The term “asset management” is much in vogue as a management philosophy in the context of public infrastructure.  This increased focused on the development of a structured and systematic asset management program stems from a desire to balance the tensions of fiscal constraints with the demands of increasing collection system complexities in a world where “doing more with less” becomes an unpleasant reality. Most utility operations are currently implementing some portion of an asset management program; they just don’t call it asset management.

Asset management is a management philosophy about decision making, planning, and control over the acquisition, use, safeguarding and disposal of collection system assets.  The goal is to maximize their service delivery potential and benefits, and to minimize their related risks and costs over their entire life.  Management is continuously focused on improving the method of aligning service priorities with collection system investment and maintenance decision making while implementing a strategic funding strategy.  In many respects, a collection system asset management program is the linchpin that combines operations and maintenance with capital planning and programming.  The benefits of a formalized asset management program are real and tangible; better communication, better coordination, better cooperation, better decision making, better performance management, and better use of public funds. 

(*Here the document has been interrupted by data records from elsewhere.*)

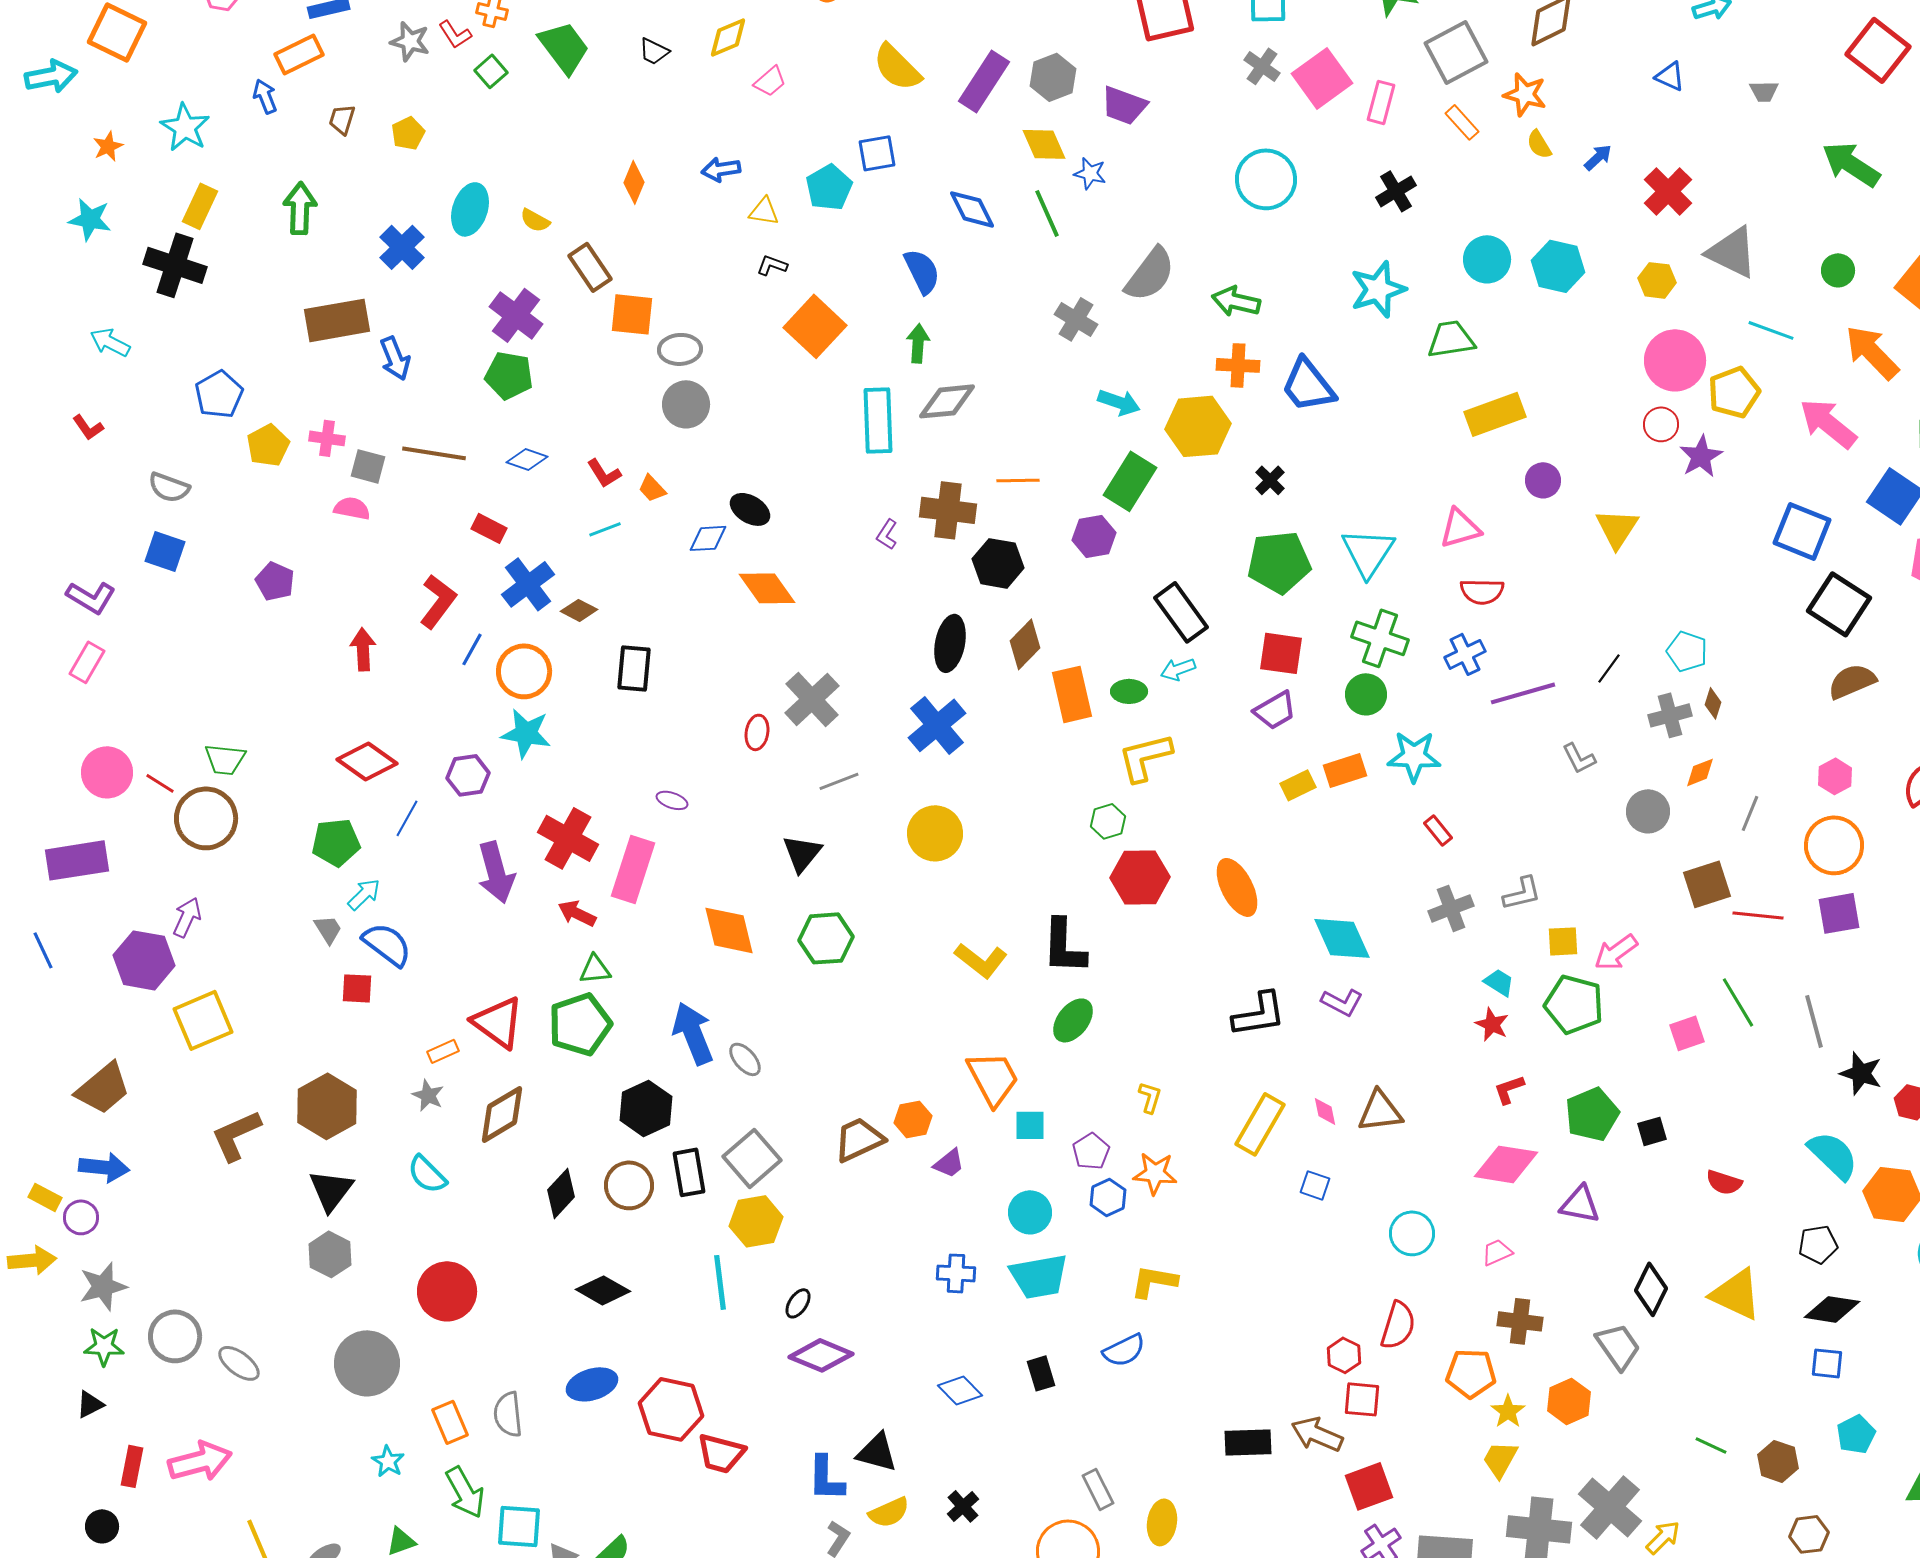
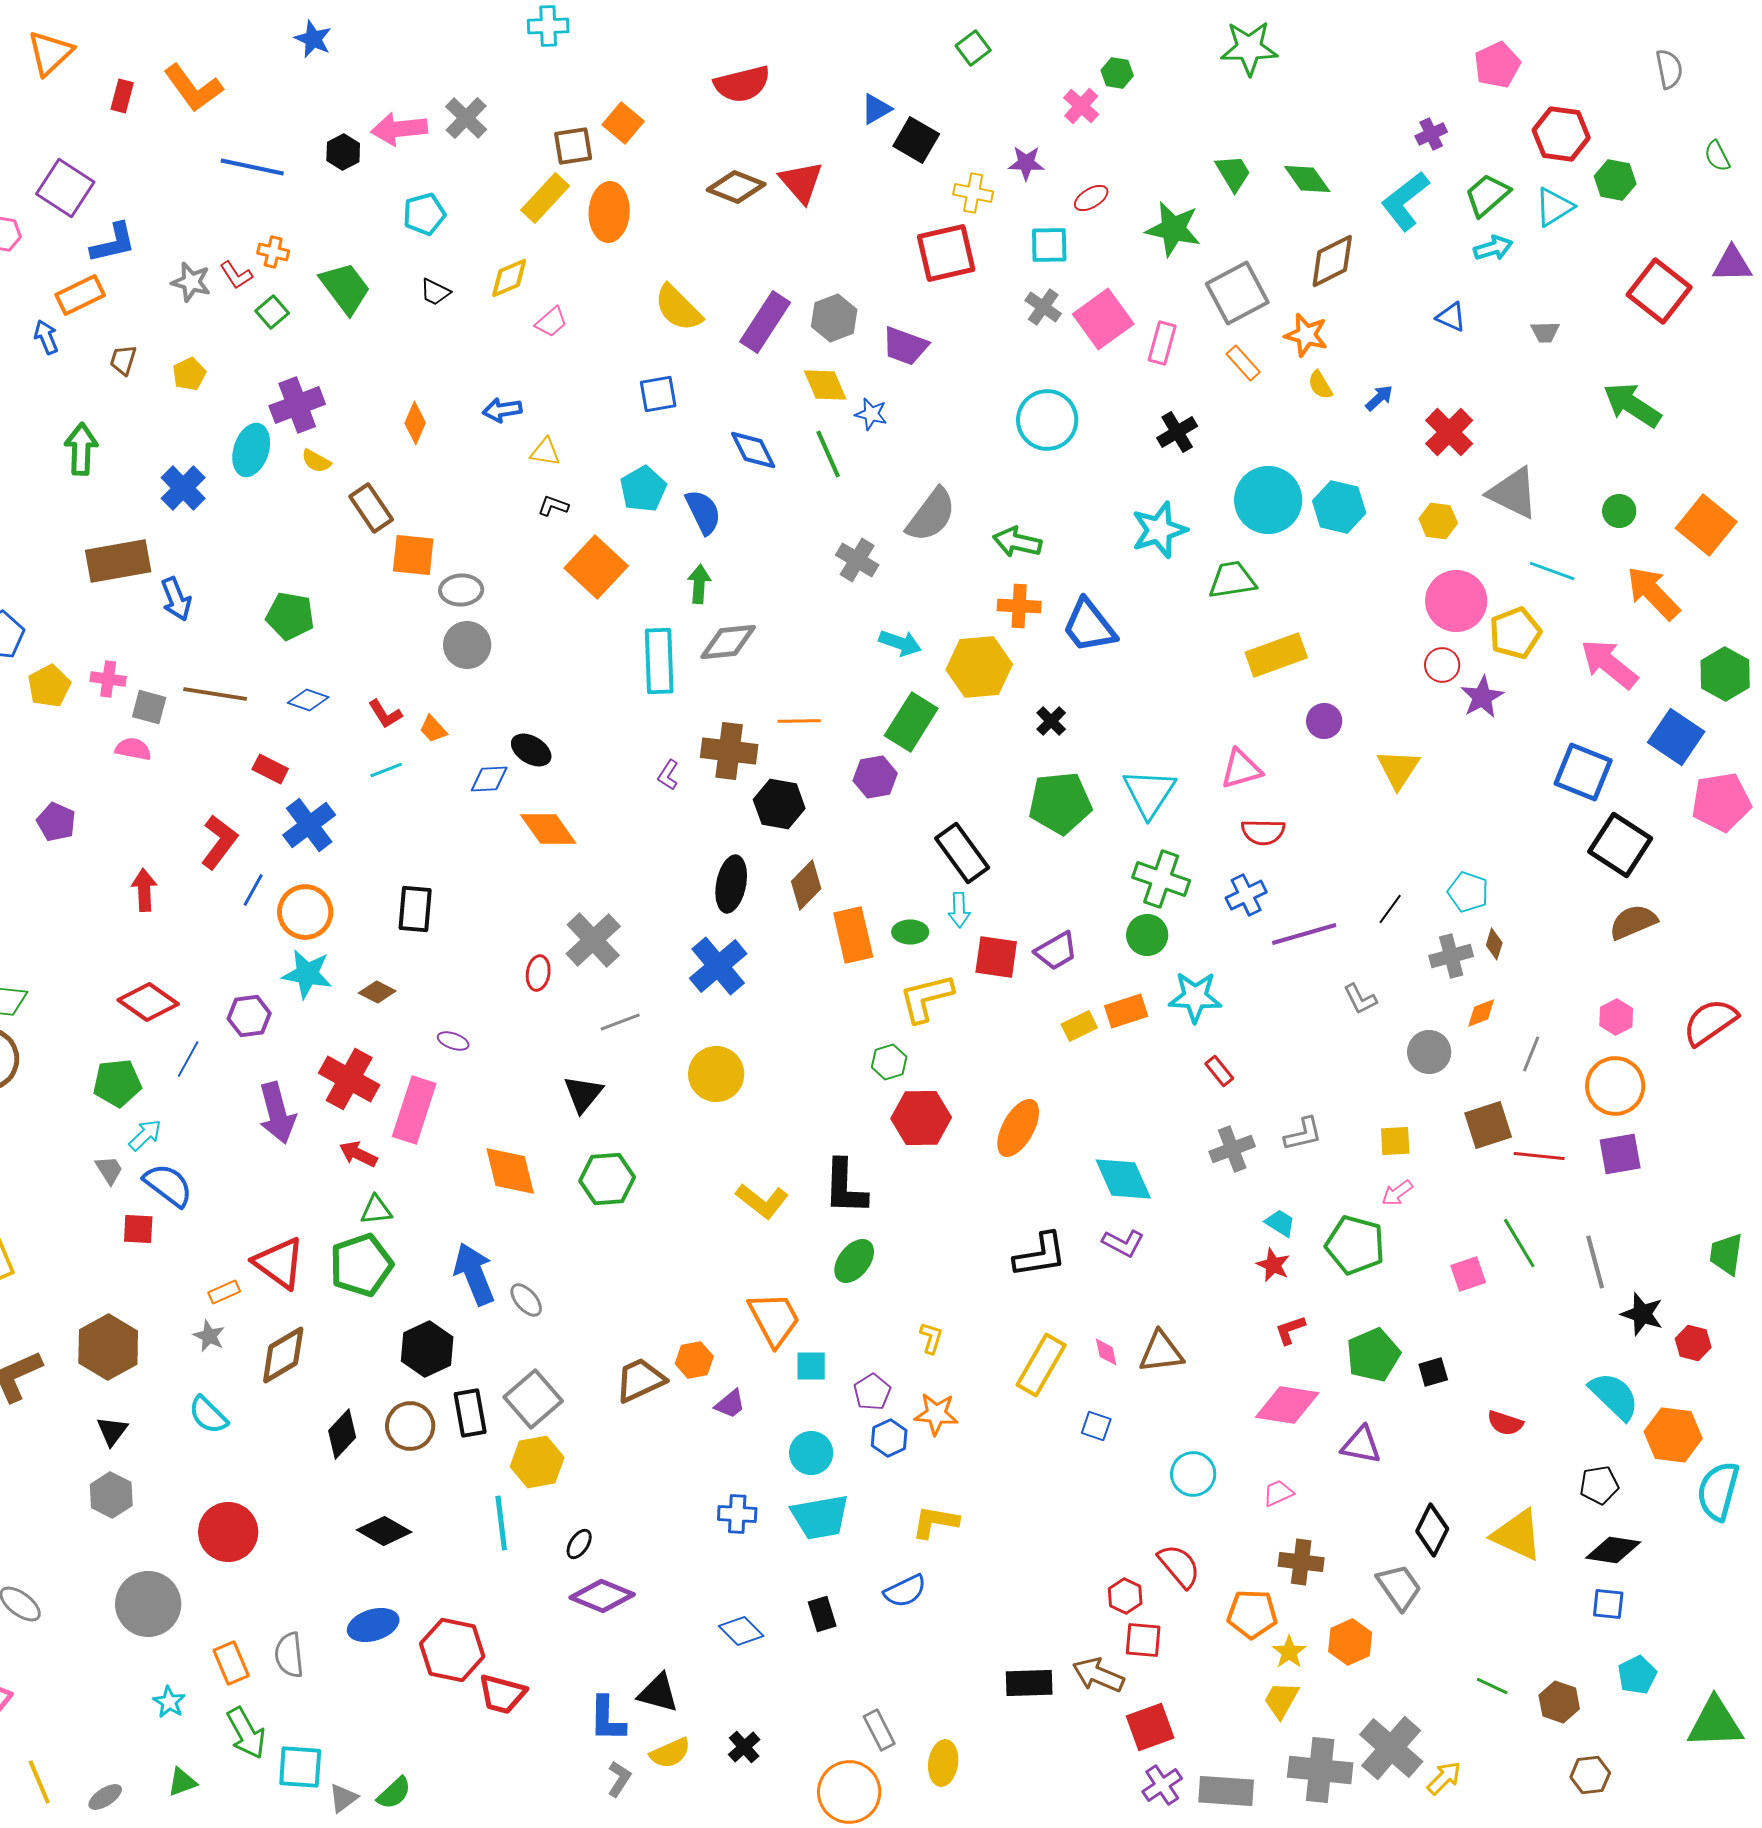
cyan pentagon: (829, 187) -> (643, 489), moved
cyan circle: (1487, 259) -> (1268, 500), size x1.4
purple cross: (516, 315) -> (297, 405), moved, turned 32
brown diamond: (579, 610) -> (377, 992), moved
red square: (1281, 653) -> (996, 957), moved
cyan arrow: (1178, 669) -> (959, 910), turned -72
orange ellipse: (1237, 887) -> (1018, 1128), turned 56
yellow square: (1563, 941) -> (1395, 1141), moved
pink arrow: (1616, 952) -> (1397, 1193), size x0.7
black triangle: (331, 1190) -> (112, 1431), size x0.7
red semicircle: (1398, 1325) -> (1179, 1566), turned -57

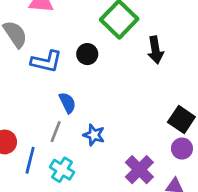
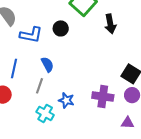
blue star: (94, 135) -> (66, 100), moved
blue line: (30, 160) -> (14, 68), moved
purple cross: (139, 170) -> (103, 97), moved, turned -35

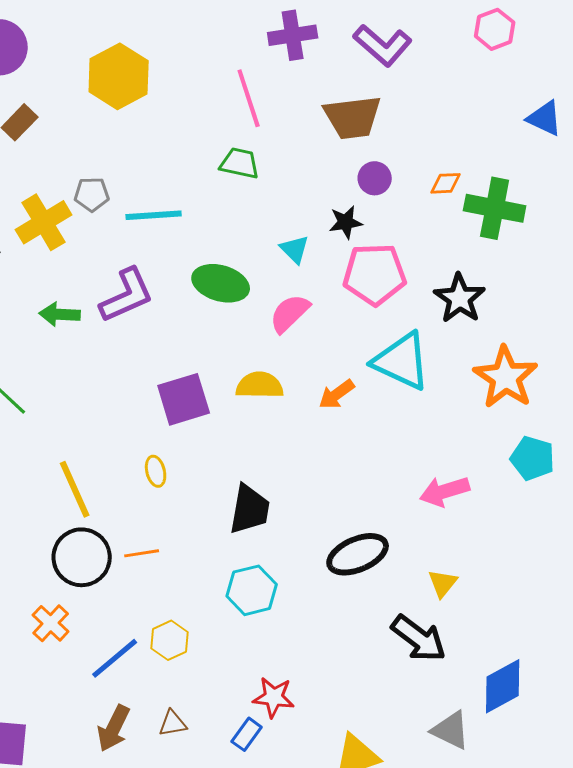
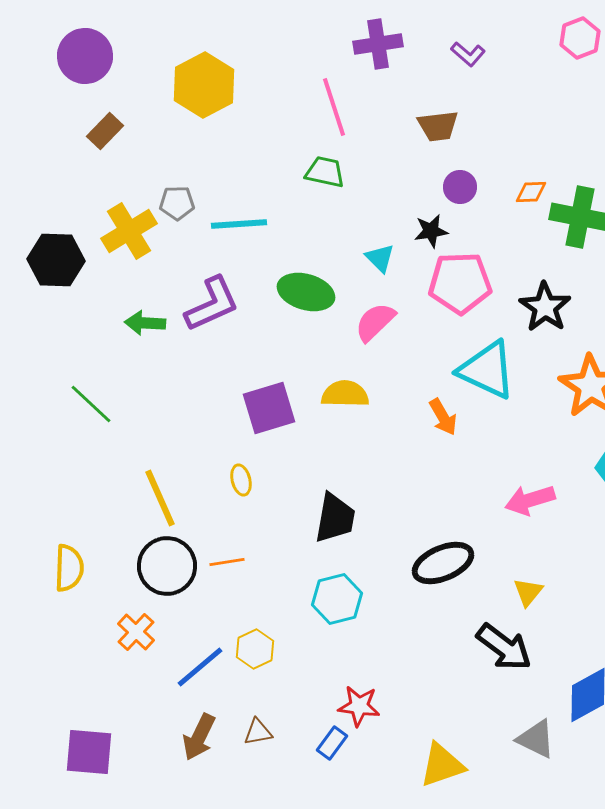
purple L-shape: (383, 45) -> (468, 54), size x0.6
brown trapezoid: (353, 117) -> (438, 126), size x0.7
orange arrow: (337, 394) -> (443, 417), moved, turned -84

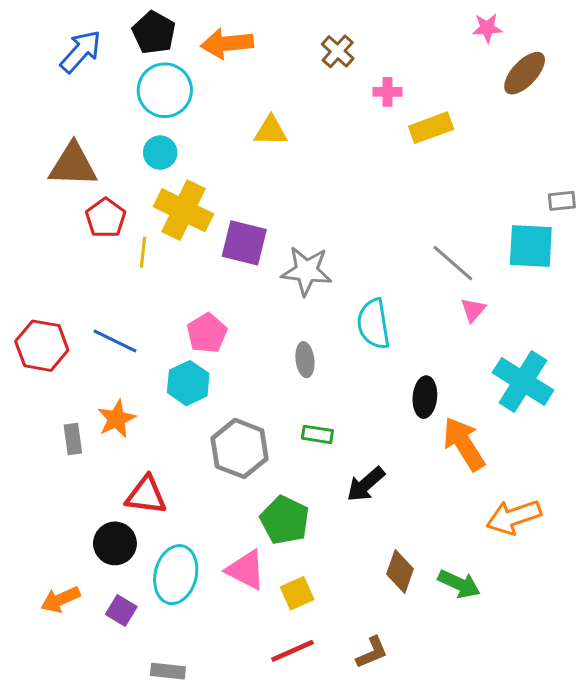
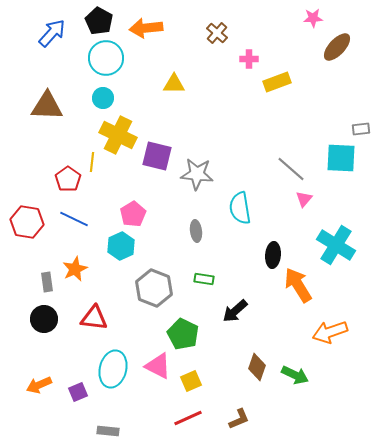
red pentagon: (106, 218) -> (68, 179), moved
black circle: (115, 543) -> (44, 319), moved
purple square: (121, 610) -> (78, 392), turned 36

The increased focus on asset management is supported by the changing landscape of most collection system utility operations.  These changes include aging infrastructure that needs more intensive repair and replacement; continuing regulatory challenges, including the need to often balance priorities among multiple compliance endpoints; workforce challenges, including aging workforce and difficulties in recruiting and retaining qualified collection systems staff; uncertainty about future federal and state funding; and completing local priorities that can place collection system priorities near the bottom and the dwindling resource base in many communities.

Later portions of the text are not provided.